ASSIGNMENT »
The entries below are to be copied exactly, with every picture left out.

[Dataset entries]

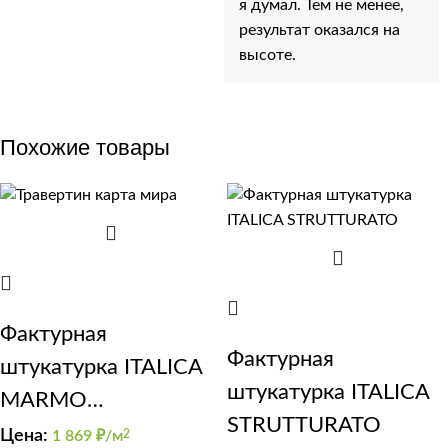
я думал. Тем не менее,
результат оказался на
высоте.
Похожие товары
Фактурная
Фактурная
штукатурка ITALICA
штукатурка ITALICA
MARMO
STRUTTURATO
TRAVERTINO 500
Цена:
1 869
₽/м
2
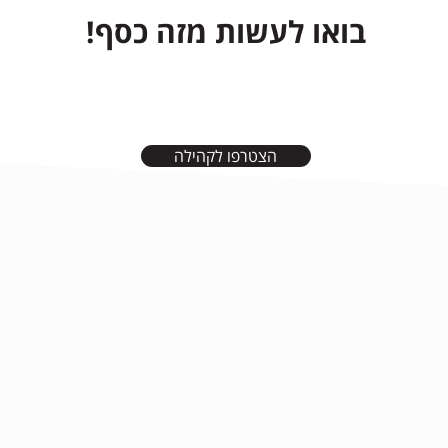
בואו לעשות מזה כסף!
הצטרפו לקהילה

ANSWER SECTION »
я думал. Тем не менее,
результат оказался на
высоте.
Похожие товары
Фактурная
Фактурная
штукатурка ITALICA
штукатурка ITALICA
MARMO
STRUTTURATO
TRAVERTINO 500
Цена:
1 869
₽/м
2
בואו לעשות מזה כסף!
הצטרפו לקהילה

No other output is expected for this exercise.